What is the process to incorporate a Panamanian company and how long does it take?
- Once you have selected your service provider, who will also serve as Resident Agent which is a requirement by law in Panama, to form your Panamanian corporation they will proceed to draft the Articles of Incorporation which are authenticated by a local notary and registered at the Panama Public Registry of Articles. Most service providers will require a prospective client to undergo and complete a due diligence process.
- The chosen name for the company will be checked for its availability on the Public Register and it must also contain a suffix such as S.A, Inc, or Corp.
- A minimum of three Officers (President, Secretary and Treasurer) and Directors, who can also be the Officers, must be appointed to serve on the corporation executive board and they may be Panamanian or foreign and can live anywhere in the world. They must be of legal age and their names will be made public on the register. Nominee Officers and Directors can be appointed if full or partial anonymity is required and there are no nationality restrictions on whom is appointed.
- The matter of ownership must be decided and proportion of shares owned if by multiple shareholders. Details of shareholders are not made public.

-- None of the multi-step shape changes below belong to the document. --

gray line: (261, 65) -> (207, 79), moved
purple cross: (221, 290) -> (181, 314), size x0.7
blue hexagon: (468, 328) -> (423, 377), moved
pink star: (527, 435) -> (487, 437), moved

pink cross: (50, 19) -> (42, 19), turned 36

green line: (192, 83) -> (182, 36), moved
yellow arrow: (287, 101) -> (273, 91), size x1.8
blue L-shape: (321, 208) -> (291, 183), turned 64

- Usually, the process to incorporate a Panamanian company takes four to five business days.
Can Topaz Services provide Nominee Officers and Directors for my entity?

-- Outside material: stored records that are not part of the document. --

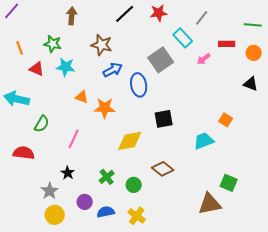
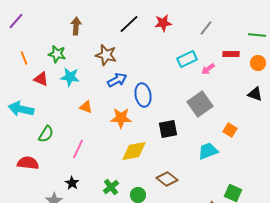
cyan rectangle: (183, 38) -> (187, 59), moved, turned -72
gray square: (161, 60) -> (200, 104), moved
orange star: (105, 108) -> (121, 118), moved

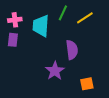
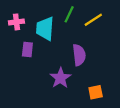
purple rectangle: (13, 40) -> (27, 49), moved

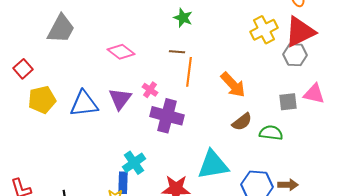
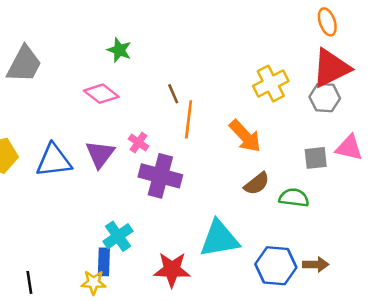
green star: (183, 18) -> (119, 50), moved
yellow cross: (264, 30) -> (271, 83), moved
brown line: (177, 52) -> (173, 94), turned 63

- Yes. There are many advantages to be gained when appointing local Nominee Directors which is more fully explored within one of our Insights articles. Fees for our nominee services are available on request.
What is the process for making changes to a Panamanian Corporation?

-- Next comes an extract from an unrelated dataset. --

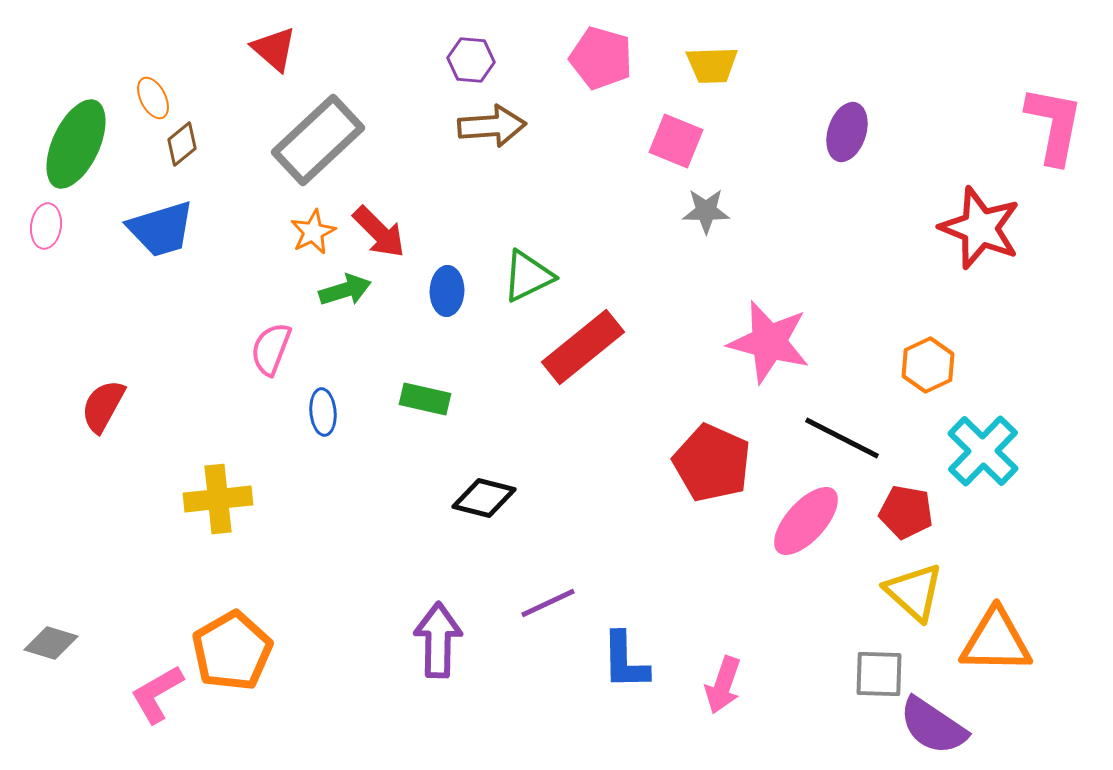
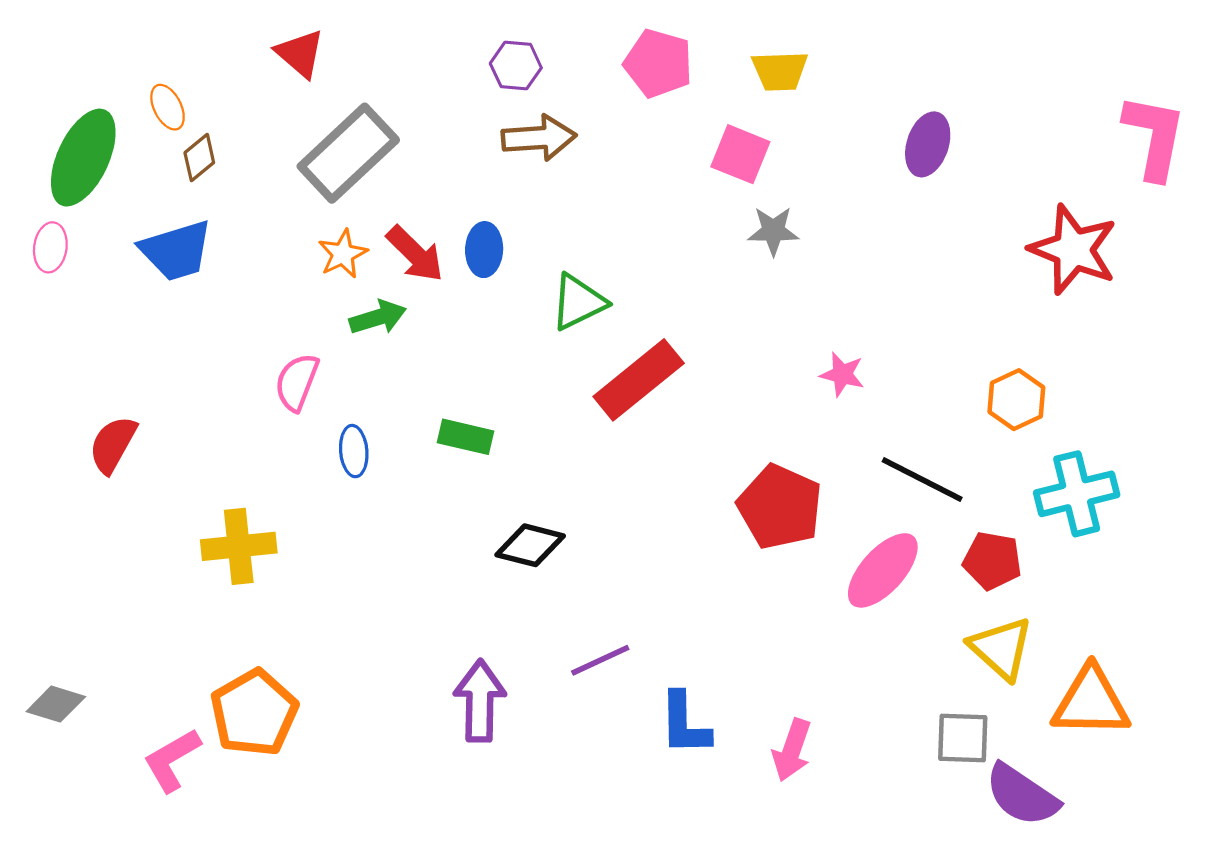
blue ellipse: (447, 291) -> (484, 250), moved
pink star: (769, 342) -> (842, 374), size x0.5
cyan cross: (983, 451) -> (1077, 494), turned 32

- It takes up to five business days to make any changes to a Panamanian corporation´s name, Officers and Directors or a Panamanian foundation´s council members. All changes are recorded at the Panama Public Registry.
What are ready-made, or “shelf”, companies in Panama? Are they legal?
- A ready-made, or Shelf Corporation is a company that has not run any commercial activity and has been created to be sold to a client for legitimate purposes that requires a corporation with history. Such corporations can offer some advantages that a client may be in need of when opening bank relations or engaging in business contracts. They are perfectly legal and are available. Changes to details such as company name, officers and directors and foundation council members take between three to five business days.
What are the costs to incorporate a Panamanian company, excluding government fees?
- In comparison to other jurisdictions, Panama is very competitive. As every client’s needs differ, we would recommend you contact us for an accurate quote.
What are the annual government fees for a Panamanian corporation and a Panamanian Foundation?
- US$ 300 (Annual Franchise Tax), for corporations, irrespective of the level of the authorised share capital and US$400 for a Private Interest Foundation in Panama.
What are the corporation tax rates in Panama for offshore companies?
- We explore this more fully in other Insights articles however the general rule of thumb is that there is no taxation of a Panamanian Corporation´s business activities and transactions carried outside of Panama and no tax on any foreign sourced income.
Is it required for a Panamanian corporation to have a registered office in Panama?
- No. it is only compulsory for a corporation to have a resident agent in Panama, which can only be a local Lawyer of Law Firm.
Can Corporate Directors be appointed?
- Yes. Corporate entities from any where in the world can be appointed.
How often should shareholder and board meetings be held?
- The frequency for shareholder and board meetings is established within the corporation´s Articles of incorporation. These may be held anywhere in the world and there are no periodic meetings required by law.
What are the financial reporting requirements for a Panamanian corporation or foundation?
- There are no requirements for Panamanian offshore companies or Private Interest Foundation in Panama to submit annual returns. Only corporations operating within Panama must provide annual reports. However, as per Law 52 of 2016, accounting records may be required for submission on request. For Panamanian offshore companies and Private Foundations, financial statements do not have to be audited. We explore this topic more fully in our Insights article “There’s no accounting for Haste”.
I have an existing company in another jurisdiction. Can I transfer it to Panama?
- Yes. Migration of foreign companies and Private Foundations to Panama is permitted.
All of the above answers were correct at the time of writing this article.